Protagonist Therapeutics has shared a closer look at midphase data on its Johnson & Johnson-partnered oral peptide psoriasis drug candidate. The efficacy fell short of the high bar set by injectable treatments, but, with the candidate offering the convenience of oral delivery, a phase 3 program is planned.
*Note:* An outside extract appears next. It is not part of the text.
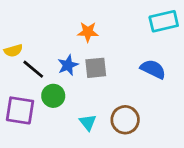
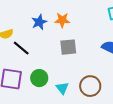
blue star: (68, 65) -> (39, 22), moved
green circle: (53, 96) -> (39, 78), moved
The phase 2b trial randomized 255 people with moderate to severe plaque psoriasis to receive one of five regimens of the oral IL-23R antagonist peptide JNJ-2113 or placebo. After 16 weeks, 78.6% of the 42 people who took the top dose, 100 mg twice daily, experienced a 75% or greater improvement in their symptoms, as measured by the Psoriasis Area Severity Index (PASI).
Fewer than 10% of patients in the placebo group experienced PASI 75. Protagonist saw a dose-response relationship across the five treatment cohorts, with the PASI 75 rate rising from 37.2% in 25-mg daily arm up to 78.6% in the top dose group.
A similar pattern emerged from the analyses of the proportion of patients experiencing a 90% and 100% improvement in their symptoms. At the top dose, 59.5% of patients experienced PASI 90 and 40.5% met the requirements for PASI 100. Again, lower doses saw a lower score, with the rates of PASI 90 and 100 going as low as 25.6% and 9.8%, respectively.
The study suggests the oral peptide improves outcomes in patients with psoriasis compared to placebo. But, if JNJ-2113 is to carve out a piece of the market, it will need to show it is a viable alternative to the injectable biologics used to treat the condition today.
J&J, having developed Tremfya, has firsthand experience of how effective injectable anti-IL-23 blockers can be. The Big Pharma’s phase 3 program linked Tremfya to PASI 75 response rates of 83% and 91%, and PASI 90 rates of 64% and 73% at Week 16. The figures for JNJ-2113 fell short of the bottom end of those ranges and could slip in a larger phase 3 program, but the candidate has the advantage of oral delivery.
J.P. Morgan said the data "solidified" the multi-billion dollar potential against Bristol Myers Squibb's oral psoriasis med Sotyktu. That therapy achieved a PASI 90 score of 36% and 27% at week 16 in a pair of phase 3 trials. The firm noted that JNJ-2113 appears to have missed out on achieving a "Tremfya-like profile," but did come close to the injectable's performance in a phase 2 study. The future phase 3 trial could examine a higher dose to try and boost efficacy.
That oral advantage is informing plans to move into a phase 3 trial in psoriasis and a midstage study in ulcerative colitis. The bowel disease is emerging as another area of competition for the manufacturers of injectable IL-23 drugs. The FDA rejected an application for Lilly’s molecule, mirikizumab, in ulcerative colitis on manufacturing grounds, allowing AbbVie’s Skyrizi and J&J’s Tremfya to close the gap.
Editor's Note: This story was updated to include analyst commentary on July 6, 2023 at 1:53 p.m. ET.